SHERIDAN — The Sheridan County Republican Party held its annual convention Saturday to select its delegates and agree on its platform ahead of the state Republican convention in Laramie next month.
Among the 30 delegates Sheridan will send to the state convention were Rep. Bo Biteman, R-Ranchester, Sen. Dave Kinskey, R-Sheridan and county Republican Party chairman Bryan Miller.
The county Republicans’ platform committee brought 17 resolutions to the convention for the consideration of local delegates, and after striking one and making several amendments, the Sheridan Republicans finalized their 16-resolution platform.
The resolution delegates voted to remove would have held that parents are responsible for “caring for” and providing “the necessities of life” to their children until the age of 18. Delegates said they agreed with the spirit of the resolution but felt it was too broad.
In the 16 resolutions that were approved, the county Republicans called for the dissolution of Gov. Matt Mead’s ENDOW commission, several articles in the state constitution that “prohibit appropriation of money not under absolute control of the state.”
Other resolutions opposed the use of electronic ballots in state elections, advocated cutting “unnecessary budget items and programs” in the state budget before passing new taxes and requested Wyoming schools that implement sanctuary programs, which shield students from immigration authorities, be denied state funding.

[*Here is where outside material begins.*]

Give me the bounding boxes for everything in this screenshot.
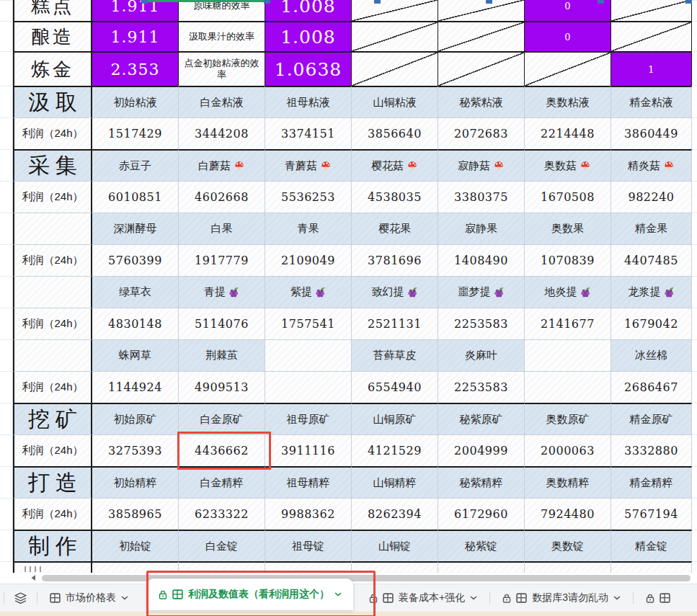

Cyrus Western, who is running for Rep. Bo Biteman’s House seat, said he believed Wyoming will inevitably have to adjust to changing circumstances and believed he would work to reconcile change with conservative policies.

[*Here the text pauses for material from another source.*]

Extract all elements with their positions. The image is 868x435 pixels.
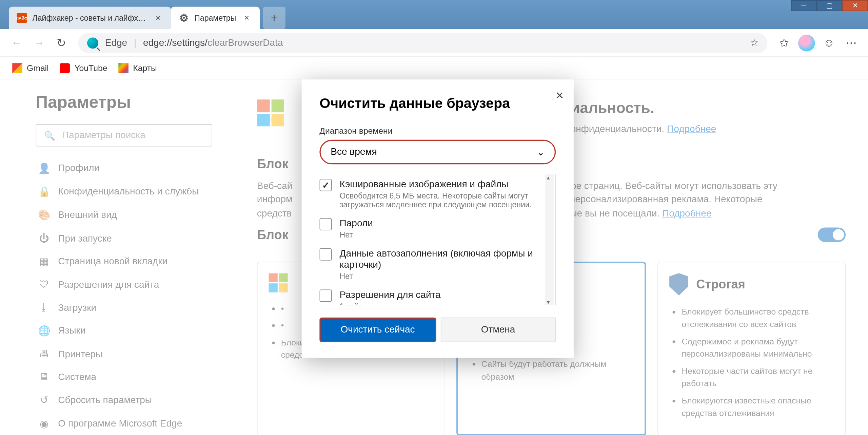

“We have to be prepared for what the future holds. Change is going to come,” Western said. “I want to help ensure that we adapt to change as well as adhering to the conservative values that I hold dear.”
Bill Dahlin, a candidate for governor, focused on Wyoming’s economy and said he would focus on diversifying the business base in Wyoming, and the state had an opportunity to do so with the recent removal of several regulations. Dahlin suggested one option for diversification is agricultural and industrial hemp, a growing industry he said could bring Wyoming both jobs and revenue.

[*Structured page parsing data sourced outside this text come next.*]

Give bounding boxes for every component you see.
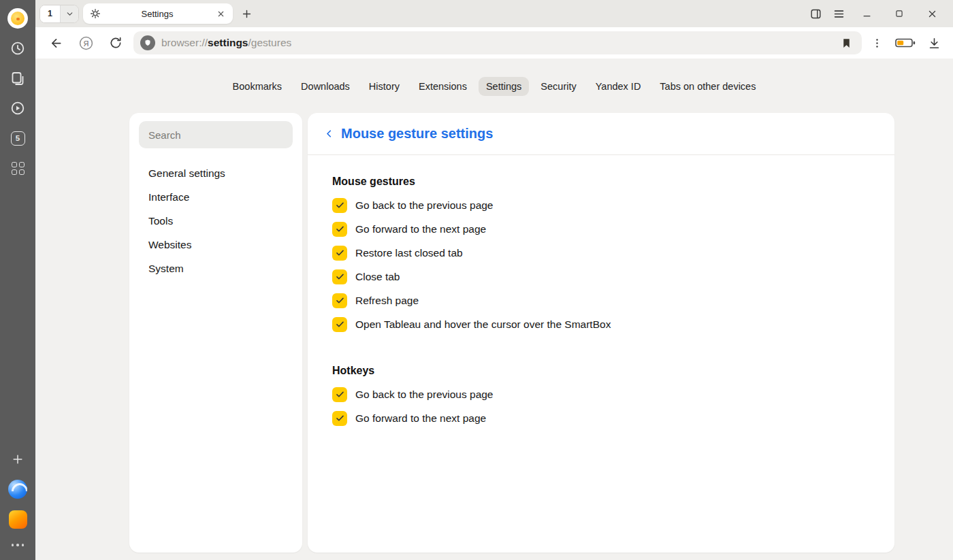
- tabs-counter: 5: [11, 131, 25, 146]
- avatar: [7, 8, 28, 29]
- checkbox[interactable]: [332, 387, 347, 402]
- active-tab[interactable]: Settings: [83, 3, 233, 24]
- checkbox[interactable]: [332, 246, 347, 261]
- search-input[interactable]: [139, 121, 293, 148]
- address-bar[interactable]: browser://settings/gestures: [133, 31, 862, 54]
- sidebar-item-tools[interactable]: Tools: [139, 209, 293, 233]
- checkbox[interactable]: [332, 411, 347, 426]
- tab-group-counter[interactable]: 1: [40, 5, 61, 22]
- tab-close-button[interactable]: [214, 7, 227, 20]
- browser-menu-button[interactable]: [829, 4, 848, 23]
- minimize-icon: [862, 9, 872, 19]
- history-clock-icon: [10, 40, 26, 56]
- address-more-button[interactable]: [867, 33, 886, 52]
- maximize-icon: [894, 9, 904, 18]
- address-row: Я browser://settings/gestures: [35, 27, 953, 59]
- checkbox[interactable]: [332, 317, 347, 332]
- video-button[interactable]: [5, 95, 31, 121]
- checkmark-icon: [335, 200, 345, 210]
- checkmark-icon: [335, 413, 345, 423]
- settings-sidebar-card: General settingsInterfaceToolsWebsitesSy…: [129, 113, 302, 553]
- checkmark-icon: [335, 319, 345, 329]
- option-label: Go back to the previous page: [355, 199, 494, 212]
- profile-avatar-button[interactable]: [5, 5, 31, 31]
- settings-sections-list: General settingsInterfaceToolsWebsitesSy…: [139, 161, 293, 280]
- new-tab-button[interactable]: [237, 4, 256, 23]
- history-button[interactable]: [5, 35, 31, 61]
- side-panel-button[interactable]: [806, 4, 825, 23]
- tabs-list-button[interactable]: 5: [5, 125, 31, 151]
- nav-item-history[interactable]: History: [361, 77, 407, 96]
- side-panel-icon: [809, 7, 822, 20]
- url-path: /gestures: [248, 37, 292, 48]
- yandex-home-button[interactable]: Я: [74, 31, 98, 55]
- section-heading: Hotkeys: [332, 365, 870, 377]
- apps-button[interactable]: [5, 155, 31, 181]
- sidebar-item-general-settings[interactable]: General settings: [139, 161, 293, 185]
- downloads-button[interactable]: [924, 33, 943, 52]
- gesture-settings-card: Mouse gesture settings Mouse gesturesGo …: [308, 113, 894, 553]
- page-title: Mouse gesture settings: [341, 126, 493, 142]
- svg-text:Я: Я: [83, 39, 88, 47]
- checkmark-icon: [335, 295, 345, 306]
- browser-logo-icon: [8, 480, 27, 499]
- close-icon: [216, 10, 225, 18]
- nav-item-downloads[interactable]: Downloads: [293, 77, 357, 96]
- gesture-sections: Mouse gesturesGo back to the previous pa…: [308, 155, 894, 450]
- minimize-button[interactable]: [852, 3, 881, 24]
- checkbox[interactable]: [332, 198, 347, 213]
- close-window-button[interactable]: [918, 3, 946, 24]
- refresh-button[interactable]: [103, 31, 128, 55]
- nav-item-settings[interactable]: Settings: [479, 77, 529, 96]
- sidebar-item-system[interactable]: System: [139, 257, 293, 280]
- checkbox[interactable]: [332, 293, 347, 308]
- option-row-close-tab[interactable]: Close tab: [332, 265, 870, 289]
- nav-item-extensions[interactable]: Extensions: [411, 77, 474, 96]
- checkbox[interactable]: [332, 222, 347, 237]
- sidebar-item-interface[interactable]: Interface: [139, 185, 293, 209]
- battery-button[interactable]: [892, 33, 919, 52]
- checkbox[interactable]: [332, 269, 347, 284]
- yandex-ya-icon: Я: [78, 35, 94, 51]
- yandex-app-icon: [9, 510, 27, 529]
- option-row-open-tableau-and-hover-the-cursor-over-the-smartbox[interactable]: Open Tableau and hover the cursor over t…: [332, 312, 870, 336]
- sidebar-item-websites[interactable]: Websites: [139, 233, 293, 257]
- gear-icon: [90, 8, 101, 19]
- option-label: Refresh page: [355, 295, 419, 307]
- more-dots-icon: [12, 544, 25, 546]
- nav-item-yandex-id[interactable]: Yandex ID: [588, 77, 649, 96]
- bookmark-flag-icon: [841, 37, 852, 49]
- apps-grid-icon: [12, 162, 25, 175]
- browser-window: 5 1 Settings: [0, 0, 953, 560]
- page-back-button[interactable]: [321, 127, 336, 142]
- url-scheme: browser://: [161, 37, 208, 48]
- option-row-go-forward-to-the-next-page[interactable]: Go forward to the next page: [332, 406, 870, 430]
- nav-item-bookmarks[interactable]: Bookmarks: [225, 77, 290, 96]
- option-row-go-back-to-the-previous-page[interactable]: Go back to the previous page: [332, 382, 870, 406]
- maximize-button[interactable]: [885, 3, 914, 24]
- rail-more-button[interactable]: [5, 536, 31, 554]
- collections-button[interactable]: [5, 65, 31, 91]
- option-label: Go back to the previous page: [355, 389, 494, 401]
- browser-logo-button[interactable]: [5, 476, 31, 502]
- back-arrow-icon: [49, 36, 63, 50]
- nav-item-security[interactable]: Security: [533, 77, 583, 96]
- yandex-app-button[interactable]: [5, 506, 31, 532]
- tab-group-chevron-button[interactable]: [61, 5, 78, 22]
- option-row-go-forward-to-the-next-page[interactable]: Go forward to the next page: [332, 217, 870, 241]
- option-row-go-back-to-the-previous-page[interactable]: Go back to the previous page: [332, 193, 870, 217]
- back-button[interactable]: [44, 31, 68, 55]
- option-row-restore-last-closed-tab[interactable]: Restore last closed tab: [332, 241, 870, 265]
- url-highlight: settings: [208, 37, 248, 48]
- battery-icon: [895, 37, 916, 48]
- checkmark-icon: [335, 389, 345, 399]
- page-header: Mouse gesture settings: [308, 113, 894, 155]
- rail-add-button[interactable]: [5, 446, 31, 472]
- checkmark-icon: [335, 224, 345, 234]
- bookmark-button[interactable]: [837, 34, 855, 52]
- nav-item-tabs-on-other-devices[interactable]: Tabs on other devices: [652, 77, 763, 96]
- section-heading: Mouse gestures: [332, 176, 870, 188]
- option-row-refresh-page[interactable]: Refresh page: [332, 289, 870, 312]
- side-rail: 5: [0, 0, 35, 560]
- settings-cards: General settingsInterfaceToolsWebsitesSy…: [129, 113, 894, 553]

Dianna Bennett, a deputy county and prosecuting attorney, said she would run for the County and Prosecuting Attorney’s office. Matt Redle, the current county and prosecuting attorney, has announced he will not seek re-election. Bennett said her 18 years of experience working in the office has prepared her to take on the lead role.
“I’m a conservative, but that doesn’t really matter in this office,” Bennett said. “I prosecute everybody.”
Chris Schock, the current mayor of Clearmont who is running for a Sheridan County commissioner seat, offered a concise pitch.
“The people who vote you into the county commissioners seat are from the municipalities all over the county,” Schock said. “We’re all in this together and we have to work together.”
U.S. Sen. John Barrasso, R-Wyoming, visited the convention and thanked the local delegates for their contributions to the Republican Party.
“Thank you for the work you do as the patriots for the party,” Barrasso said. “[You’re] people who get out the vote and many of you have been doing it for many, many years.”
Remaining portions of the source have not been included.